Charlie girl is 17 months old today. WHAT. That seriously boggles my mind that she’s pretty much a year and a half. So much has happened and continues to happen when it comes to my motherhood journey. That sounds so lame, but it’s true. Being a parent is a journey, and things keep changing and getting better and then getting worse and then getting better again. But there’s really one thing that still remains constant.
I usually have no idea what the F I’m doing.
Am I the only one who feels this way? I know parenting never comes with a handbook, and you have to figure it out as you go along, and while I’m pretty attuned to Charlotte’s needs and can figure out what she wants and when she wants it, I still have no idea what I’m doing. Every day is like a game of chance. Am I letting her watch too much TV? Am I not reading the right books? Am I letting her eat too much sodium or cheese? Although, let’s be honest, can I fault myself for letting her eat ALL the cheese ALL the time when I do the same exact thing on a daily basis? You can go crazy constantly questioning yourself if you’re making the right choices or if you’re just preparing them for thousands of dollars in therapy bills because you let them watch a little too much Henry Hugglemonster and it ruined their brain development, you know what I mean?

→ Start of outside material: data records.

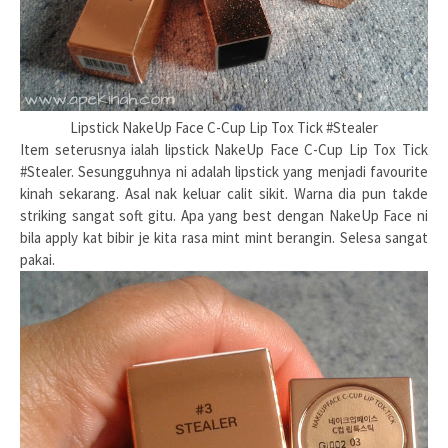
Lipstick NakeUp Face C-Cup Lip Tox Tick #Stealer
Item seterusnya ialah lipstick NakeUp Face C-Cup Lip Tox Tick
#Stealer. Sesungguhnya ni adalah lipstick yang menjadi favourite
kinah sekarang. Asal nak keluar calit sikit. Warna dia pun takde
striking sangat soft gitu. Apa yang best dengan NakeUp Face ni
bila apply kat bibir je kita rasa mint mint berangin. Selesa sangat
pakai.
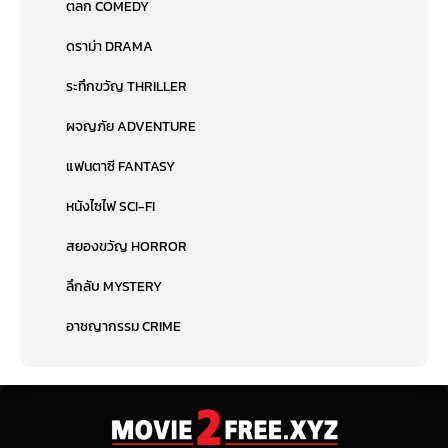
ตลก COMEDY
ดราม่า DRAMA
ระทึกขวัญ THRILLER
ผจญภัย ADVENTURE
แฟนตาซี FANTASY
หนังไซไฟ SCI-FI
สยองขวัญ HORROR
ลึกลับ MYSTERY
อาชญากรรม CRIME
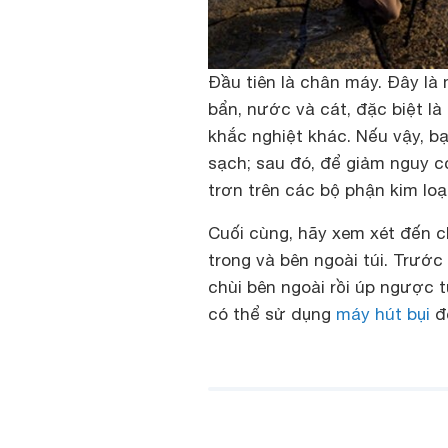
Đầu tiên là chân máy. Đây l
bẩn, nước và cát, đặc biệt l
khắc nghiệt khác. Nếu vậy, b
sạch; sau đó, để giảm nguy 
trơn trên các bộ phận kim loạ
Cuối cùng, hãy xem xét đến c
trong và bên ngoài túi. Trước 
chùi bên ngoài rồi úp ngược t
có thể sử dụng
máy hút bụi
để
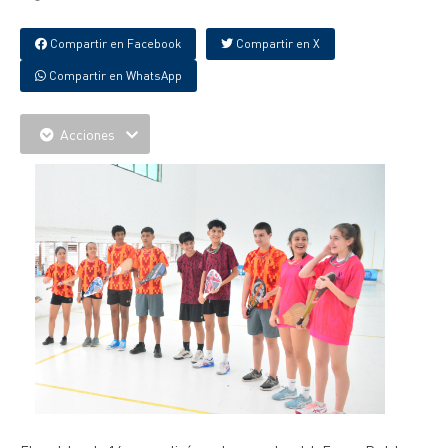
Compartir en Facebook
Compartir en X
Compartir en WhatsApp
Acciones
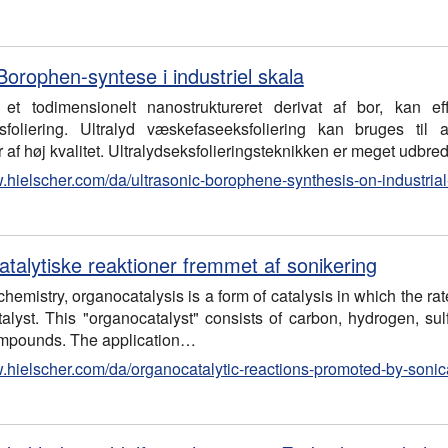
Borophen-syntese i industriel skala
et todimensionelt nanostruktureret derivat af bor, kan eff
eksfoliering. Ultralyd væskefaseeksfoliering kan bruges t
af høj kvalitet. Ultralydseksfolieringsteknikken er meget udbredt
w.hielscher.com/da/ultrasonic-borophene-synthesis-on-industrial
talytiske reaktioner fremmet af sonikering
chemistry, organocatalysis is a form of catalysis in which the ra
talyst. This "organocatalyst" consists of carbon, hydrogen, s
mpounds. The application
…
w.hielscher.com/da/organocatalytic-reactions-promoted-by-sonic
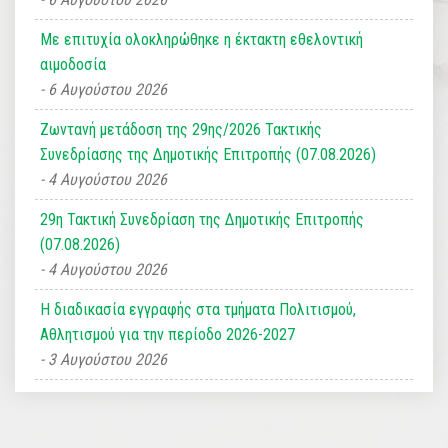
Με επιτυχία ολοκληρώθηκε η έκτακτη εθελοντική
αιμοδοσία
6 Αυγούστου 2026
Ζωντανή μετάδοση της 29ης/2026 Τακτικής
Συνεδρίασης της Δημοτικής Επιτροπής (07.08.2026)
4 Αυγούστου 2026
29η Τακτική Συνεδρίαση της Δημοτικής Επιτροπής
(07.08.2026)
4 Αυγούστου 2026
Η διαδικασία εγγραφής στα τμήματα Πολιτισμού,
Αθλητισμού για την περίοδο 2026-2027
3 Αυγούστου 2026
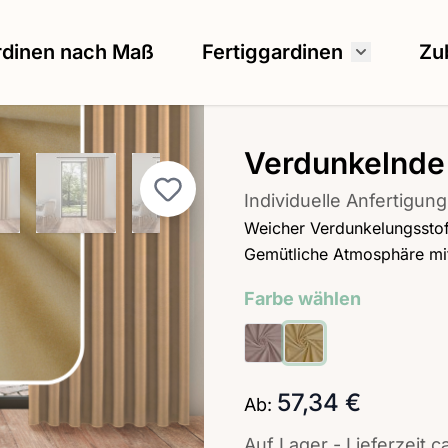
rdinen nach Maß
Fertiggardinen
Zu
Untermenü
Verdunkelnde
image
ew larger image
View larger image
View larger image
View larger image
View larg
Individuelle Anfertig
Weicher Verdunkelungsstof
Gemütliche Atmosphäre mit
Farbe wählen
57,34 €
Ab:
Auf Lager - Lieferzeit c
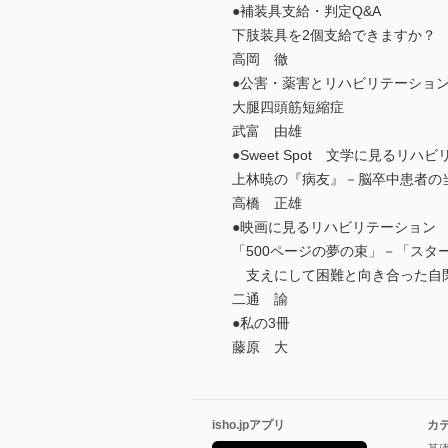
●補装具支給・判定Q&A
下肢装具を2個支給できますか？
高岡 徹
●公害・薬害とリハビリテーショ
大腿四頭筋短縮症
武富 由雄
●Sweet Spot 文学に見るリハ
上林暁の『病友』－脳卒中患者の
高橋 正雄
●映画に見るリハビリテーション
「500ページの夢の束」－「スタ
支えにして困難と向き合った自
二通 諭
●私の3冊
藤原 大
isho.jpアプリ
カ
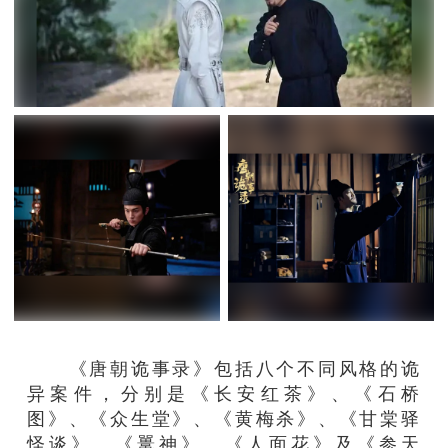
《唐朝诡事录》包括八个不同风格的诡
异案件，分别是《长安红茶》、《石桥
图》、《众生堂》、《黄梅杀》、《甘棠驿
怪谈》、《鼍神》、《人面花》及《参天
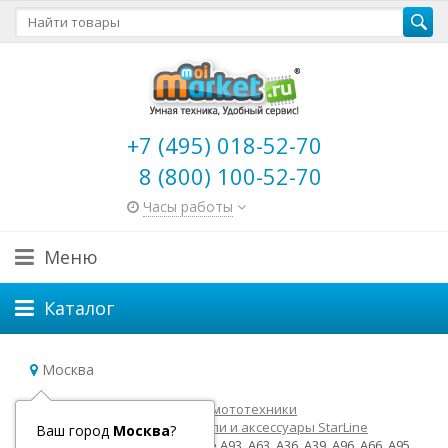
+7 (495) 018-52-70
8 (800) 100-52-70
Часы работы
Меню
Каталог
Москва
Главная
Товары для авто и мототехники
Автосигнализации
Модули и аксессуары StarLine
Ваш город
Москва
?
Силиконовый чехол StarLine A93, A63, A36, A39, A96, A66, A95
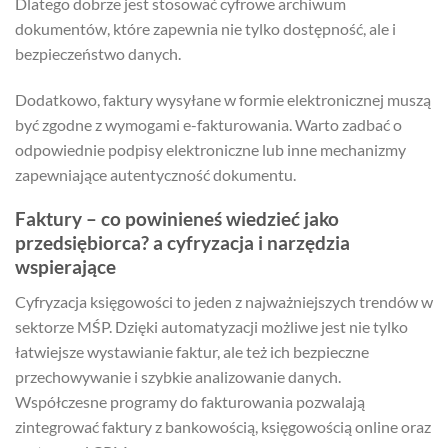
Dlatego dobrze jest stosować cyfrowe archiwum
dokumentów, które zapewnia nie tylko dostępność, ale i
bezpieczeństwo danych.
Dodatkowo, faktury wysyłane w formie elektronicznej muszą
być zgodne z wymogami e-fakturowania. Warto zadbać o
odpowiednie podpisy elektroniczne lub inne mechanizmy
zapewniające autentyczność dokumentu.
Faktury – co powinieneś wiedzieć jako
przedsiębiorca? a cyfryzacja i narzędzia
wspierające
Cyfryzacja księgowości to jeden z najważniejszych trendów w
sektorze MŚP. Dzięki automatyzacji możliwe jest nie tylko
łatwiejsze wystawianie faktur, ale też ich bezpieczne
przechowywanie i szybkie analizowanie danych.
Współczesne programy do fakturowania pozwalają
zintegrować faktury z bankowością, księgowością online oraz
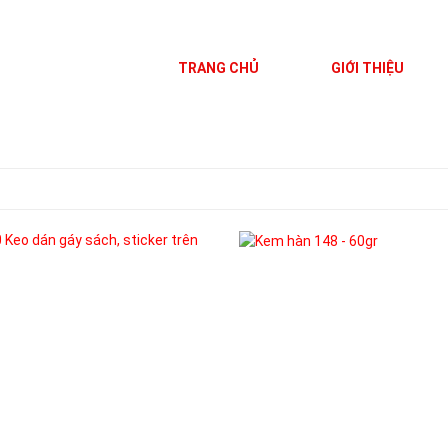
TRANG CHỦ
GIỚI THIỆU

Last night Charlotte was banging on our bedroom door after Eric went to bed screaming for him, so I decided to take her outside to play for a while before her bath. She was running up and down the sidewalk, stopping every now and then to put her hands in the weeds growing between the sidewalk cracks and then licking her hands, as toddlers tend to do. Kid still won’t eat pastina, but sidewalk weeds are delicious. Anyway, I bent down to make her stop and asked her why she felt the need to eat dirt and weeds when an older lady was walking past us with her little dog. Char stopped to say hi and scream DOG at the top of her lungs, and the lady heard me ask Charlie why she felt the need to eat dirt. She responded “because that’s what babies do.” Then she stopped and told me she was the same way with her kids, always worrying about what they were doing, when an older woman stopped HER and told her the same thing. That’s what babies do, and just let them do it as long as it isn’t dangerous and try to relax about it. She told me to let it roll off my shoulders because a little dirt never hurt anyone and Char is just experiencing things for the first time. I felt a lot better after that short conversation with that stranger and her little dog. Maybe I’m not doing everything right, but I have a happy little girl who loves her life, and if she eats a little dirt now and then, so what? A little dirt never hurt anyone.
I hope one day I can be an older lady, who sees a young woman frustrated with her toddler eating dirt, and I can pass on the same wisdom. We parents are all in this together, one fistful of dirt at a time.